▸ YOUR ASSIGNMENT
Quote all of the data exactly as given. Skip every picture it contains.

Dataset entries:

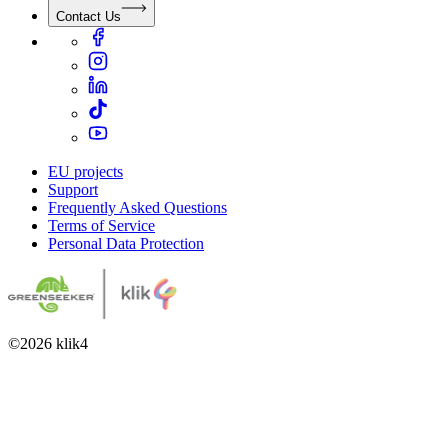
Contact Us
EU projects
Support
Frequently Asked Questions
Terms of Service
Personal Data Protection
©
2026
klik4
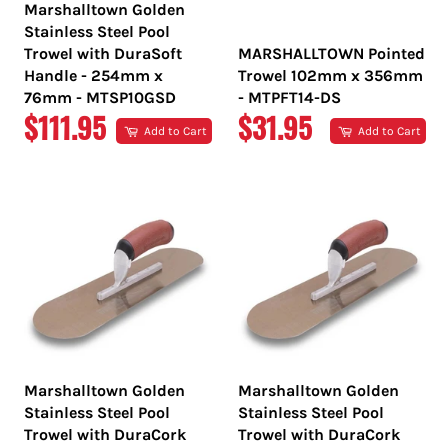
Marshalltown Golden
Stainless Steel Pool
Trowel with DuraSoft
MARSHALLTOWN Pointed
Handle - 254mm x
Trowel 102mm x 356mm
76mm - MTSP10GSD
- MTPFT14-DS
REGULAR
REGULAR
$111.95
$31.95
Add to Cart
Add to Cart
PRICE
PRICE
Marshalltown Golden
Marshalltown Golden
Stainless Steel Pool
Stainless Steel Pool
Trowel with DuraCork
Trowel with DuraCork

▸ FINAL ANSWER
Contact Us
EU projects
Support
Frequently Asked Questions
Terms of Service
Personal Data Protection
©
2026
klik4
Marshalltown Golden
Stainless Steel Pool
Trowel with DuraSoft
MARSHALLTOWN Pointed
Handle - 254mm x
Trowel 102mm x 356mm
76mm - MTSP10GSD
- MTPFT14-DS
REGULAR
REGULAR
$111.95
$31.95
Add to Cart
Add to Cart
PRICE
PRICE
Marshalltown Golden
Marshalltown Golden
Stainless Steel Pool
Stainless Steel Pool
Trowel with DuraCork
Trowel with DuraCork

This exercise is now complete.